Mr. Greenspan presented his semiannual monetary policy report to the Senate two days after sharing the same report with the House. He came under heavy fire from the senators, who urged the Fed's cooperation with budget deficit reduction.

Call for Low Rates

Time and time again, members of the committee said that because reducing the deficit will put a drag on the economy, the Fed must keep interest rates low to counteract that force.

"In my judgment, this cooperation has probably never been more critical than it is right now," said Sen. Jim Sasser, R-Tenn. "The Federal Reserve has got to be a full partner in this endeavor."

At the hearing, Sen. Alfonse D'Amato, R-N.Y., asked for the Fed's continued support for his proposal to encourage the development of a secondary market for small-business loans, helping to ease the credit crunch.

Sen. D'Amato said the Fed chairman has already pledged support of the concept, if not all the details, of the bill.

Letter from Gonzalez

As the Fed chairman testified before the Senate, House Banking Committee Chairman Henry B. Gonzalez sent a letter to President Clinton asking him to pressure the Fed into easing monetary policy further.

"Instead of this continued policy of virtual no growth, this is the time to urge the Federal Reserve to follow a monetary policy that is consistent with your policies to put our citizens back to work," he wrote.

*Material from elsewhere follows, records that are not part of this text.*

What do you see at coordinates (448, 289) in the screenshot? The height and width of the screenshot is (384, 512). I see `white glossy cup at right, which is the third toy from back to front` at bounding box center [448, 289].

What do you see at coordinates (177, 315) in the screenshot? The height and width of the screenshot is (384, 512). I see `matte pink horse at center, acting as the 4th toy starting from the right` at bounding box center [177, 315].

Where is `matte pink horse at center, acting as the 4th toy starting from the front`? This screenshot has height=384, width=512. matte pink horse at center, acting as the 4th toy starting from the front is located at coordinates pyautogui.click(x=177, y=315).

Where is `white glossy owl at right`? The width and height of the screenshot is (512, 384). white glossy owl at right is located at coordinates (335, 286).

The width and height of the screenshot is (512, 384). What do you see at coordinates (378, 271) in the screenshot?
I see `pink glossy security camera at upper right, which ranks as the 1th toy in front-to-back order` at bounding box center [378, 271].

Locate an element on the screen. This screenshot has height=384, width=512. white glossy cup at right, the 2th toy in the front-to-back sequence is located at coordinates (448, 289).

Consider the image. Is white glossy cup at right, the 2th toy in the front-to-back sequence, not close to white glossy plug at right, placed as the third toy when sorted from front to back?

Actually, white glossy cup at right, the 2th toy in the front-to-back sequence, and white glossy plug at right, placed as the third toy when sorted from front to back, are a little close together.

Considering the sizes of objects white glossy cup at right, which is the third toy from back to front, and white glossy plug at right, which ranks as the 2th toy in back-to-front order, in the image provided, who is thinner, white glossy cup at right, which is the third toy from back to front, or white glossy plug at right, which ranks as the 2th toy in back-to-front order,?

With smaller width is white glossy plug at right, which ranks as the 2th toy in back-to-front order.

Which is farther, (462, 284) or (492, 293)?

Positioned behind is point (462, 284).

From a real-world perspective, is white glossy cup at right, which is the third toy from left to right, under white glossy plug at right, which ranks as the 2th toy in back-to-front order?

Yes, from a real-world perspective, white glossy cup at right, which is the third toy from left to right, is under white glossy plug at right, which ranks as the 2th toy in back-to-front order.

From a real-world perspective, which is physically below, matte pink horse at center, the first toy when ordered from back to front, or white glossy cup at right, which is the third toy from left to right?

Mr. Gonzalez also urged the President to change banking laws. so that the 12 presidents of the Fed's district banks are made presidential appointees subject to Senate confirmation. Currently, the presidents are selected internally by the Fed. Mr. Gonzalez cited last week's selection of William J. McDonough to be president of the New York Fed as an example of the "old boy's bank network" that excludes qualified women and minorities.

"Because has been selected through the Federal Reserve's internal private mechanisms, he will manage our nation's money supply without ever going before the American people or their representatives," he wrote.